Unternehmen Nach Piëch-Rücktritt: Volkswagen nominiert zwei Frauen für den Aufsichtsrat

Das Logo von VW: Wie dramatisch büßt die Marke an Strahlkraft für den Standort Deutschland ein?

Das Logo von VW: Wie dramatisch büßt die Marke an Strahlkraft für den Standort Deutschland ein?© Christoph Braun / Wikimedia Commons / CC0

Wenige Tage vor der mit Spannung erwarteten VW-Hauptversammlung ist der Aufsichtsrat wieder komplett: Zwei Frauen aus dem Familienclan Porsche/Piëch füllen die Lücke auf, die Ex-Chefkontrolleur Ferdinand Piëch und seine Frau Ursula gerissen haben.

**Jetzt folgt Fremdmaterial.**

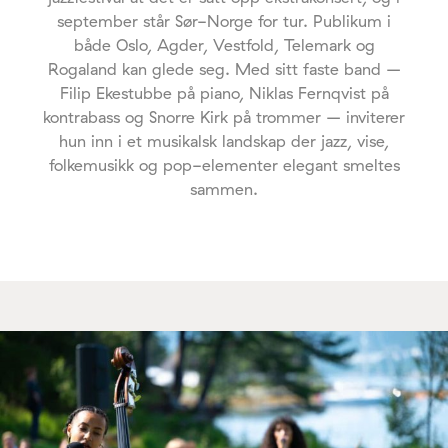
september står Sør-Norge for tur. Publikum i
både Oslo, Agder, Vestfold, Telemark og
Rogaland kan glede seg. Med sitt faste band –
Filip Ekestubbe på piano, Niklas Fernqvist på
kontrabass og Snorre Kirk på trommer – inviterer
hun inn i et musikalsk landskap der jazz, vise,
folkemusikk og pop-elementer elegant smeltes
sammen.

Der Aufsichtsrat des Autobauers Volkswagen ist nach dem Rücktritt von Chefkontrolleur Ferdinand Piëch und seiner Ehefrau Ursula wieder vollzählig. Mit Louise Kiesling (57) und Julia Kuhn-Piëch (34) ziehen zwei Frauen in das 20-köpfige Kontrollgremium ein, wie die Volkswagen AG am Donnerstag mitteilte. Beide stammen aus dem Familienclan der VW-Großeigner Porsche/Piëch. Unklar bleibt aber bis auf weiteres, wer der nächste Aufsichtsratsvorsitzende wird. Klar ist nun jedoch: Mit den zwei Nachrückerinnen bleibt die Kapitalseite des Gremiums weiterhin geprägt von der österreichischen Autodynastie.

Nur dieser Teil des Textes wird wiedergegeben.